• _YOUR INSTRUCTIONS_: Look through the entries below and show every line containing the word "Flights".

Data extracted from a collection

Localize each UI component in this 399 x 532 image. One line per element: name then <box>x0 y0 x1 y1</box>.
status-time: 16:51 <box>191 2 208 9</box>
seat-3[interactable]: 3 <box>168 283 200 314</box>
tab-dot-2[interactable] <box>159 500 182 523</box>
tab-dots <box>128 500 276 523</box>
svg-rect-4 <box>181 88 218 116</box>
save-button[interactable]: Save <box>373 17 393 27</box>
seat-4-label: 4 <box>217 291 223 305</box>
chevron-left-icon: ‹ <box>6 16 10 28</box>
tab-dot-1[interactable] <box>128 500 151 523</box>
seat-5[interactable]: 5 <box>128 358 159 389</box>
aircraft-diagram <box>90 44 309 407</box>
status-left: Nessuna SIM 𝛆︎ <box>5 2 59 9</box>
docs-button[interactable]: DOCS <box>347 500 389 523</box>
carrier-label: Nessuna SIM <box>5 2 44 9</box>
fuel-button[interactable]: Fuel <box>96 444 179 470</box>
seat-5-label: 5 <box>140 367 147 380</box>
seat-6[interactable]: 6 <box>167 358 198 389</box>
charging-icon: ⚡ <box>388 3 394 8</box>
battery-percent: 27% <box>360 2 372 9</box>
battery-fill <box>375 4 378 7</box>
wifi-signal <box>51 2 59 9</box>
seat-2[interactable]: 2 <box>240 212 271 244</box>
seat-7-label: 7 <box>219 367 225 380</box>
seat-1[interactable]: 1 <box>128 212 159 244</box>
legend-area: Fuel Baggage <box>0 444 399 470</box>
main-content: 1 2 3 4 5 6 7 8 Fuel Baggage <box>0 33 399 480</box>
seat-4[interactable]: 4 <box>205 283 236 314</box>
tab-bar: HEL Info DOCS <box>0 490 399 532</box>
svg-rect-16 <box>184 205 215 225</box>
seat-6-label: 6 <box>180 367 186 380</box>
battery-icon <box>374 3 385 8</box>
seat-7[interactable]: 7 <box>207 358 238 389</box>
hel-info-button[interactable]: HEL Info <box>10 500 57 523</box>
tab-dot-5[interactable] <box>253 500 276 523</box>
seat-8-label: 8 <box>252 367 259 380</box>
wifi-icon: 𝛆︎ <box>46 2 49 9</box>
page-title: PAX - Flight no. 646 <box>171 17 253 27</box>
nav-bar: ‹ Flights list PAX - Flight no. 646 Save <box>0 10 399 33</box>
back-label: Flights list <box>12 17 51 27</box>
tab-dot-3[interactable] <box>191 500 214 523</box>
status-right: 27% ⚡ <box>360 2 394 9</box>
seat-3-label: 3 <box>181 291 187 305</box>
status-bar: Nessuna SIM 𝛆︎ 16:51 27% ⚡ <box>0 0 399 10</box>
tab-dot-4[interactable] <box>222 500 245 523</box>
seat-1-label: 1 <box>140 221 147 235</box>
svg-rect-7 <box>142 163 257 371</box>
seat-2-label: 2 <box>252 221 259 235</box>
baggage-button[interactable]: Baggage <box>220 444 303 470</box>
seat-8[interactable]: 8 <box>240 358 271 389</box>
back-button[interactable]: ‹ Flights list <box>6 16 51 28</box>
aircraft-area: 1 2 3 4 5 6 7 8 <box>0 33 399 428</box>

• _WRITTEN RESPONSE_:
nav-bar: ‹ Flights list PAX - Flight no. 646 Save <box>0 10 399 33</box>
back-label: Flights list <box>12 17 51 27</box>
back-button[interactable]: ‹ Flights list <box>6 16 51 28</box>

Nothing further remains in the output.